■ What the task requires
Could you set down the records below exactly as they are, with no pictures?

[Opening Data for review section]

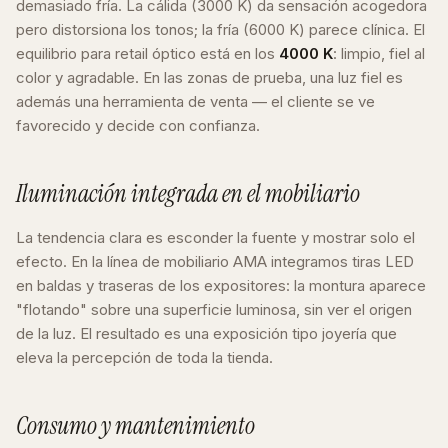
demasiado fría. La cálida (3000 K) da sensación acogedora
pero distorsiona los tonos; la fría (6000 K) parece clínica. El
equilibrio para retail óptico está en los
4000 K
: limpio, fiel al
color y agradable. En las zonas de prueba, una luz fiel es
además una herramienta de venta — el cliente se ve
favorecido y decide con confianza.
Iluminación integrada en el mobiliario
La tendencia clara es esconder la fuente y mostrar solo el
efecto. En la línea de mobiliario AMA integramos tiras LED
en baldas y traseras de los expositores: la montura aparece
"flotando" sobre una superficie luminosa, sin ver el origen
de la luz. El resultado es una exposición tipo joyería que
eleva la percepción de toda la tienda.
Consumo y mantenimiento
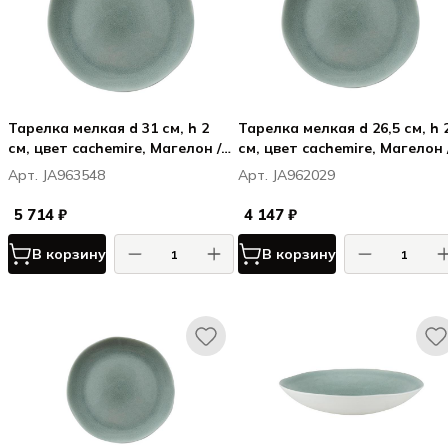
Тарелка мелкая d 31 см, h 2
Тарелка мелкая d 26,5 см, h 
см, цвет cachemire, Магелон /
см, цвет cachemire, Магелон 
Maguelone
Maguelone
Арт. JA963548
Арт. JA962029
5 714 ₽
4 147 ₽
В корзину
В корзину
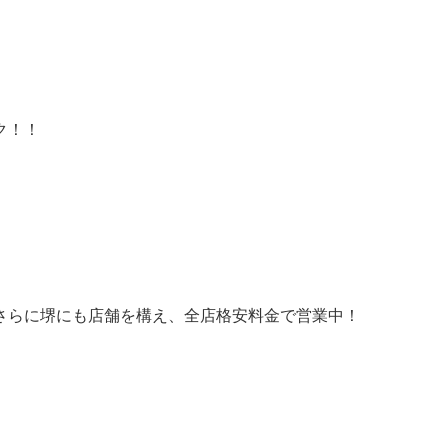
ク！！
さらに堺にも店舗を構え、全店格安料金で営業中！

[Closing Data for review section]

■ Completed exercise
demasiado fría. La cálida (3000 K) da sensación acogedora
pero distorsiona los tonos; la fría (6000 K) parece clínica. El
equilibrio para retail óptico está en los
4000 K
: limpio, fiel al
color y agradable. En las zonas de prueba, una luz fiel es
además una herramienta de venta — el cliente se ve
favorecido y decide con confianza.
Iluminación integrada en el mobiliario
La tendencia clara es esconder la fuente y mostrar solo el
efecto. En la línea de mobiliario AMA integramos tiras LED
en baldas y traseras de los expositores: la montura aparece
"flotando" sobre una superficie luminosa, sin ver el origen
de la luz. El resultado es una exposición tipo joyería que
eleva la percepción de toda la tienda.
Consumo y mantenimiento
Тарелка мелкая d 31 см, h 2
Тарелка мелкая d 26,5 см, h 
см, цвет cachemire, Магелон /
см, цвет cachemire, Магелон 
Maguelone
Maguelone
Арт. JA963548
Арт. JA962029
5 714 ₽
4 147 ₽
В корзину
В корзину
ク！！
さらに堺にも店舗を構え、全店格安料金で営業中！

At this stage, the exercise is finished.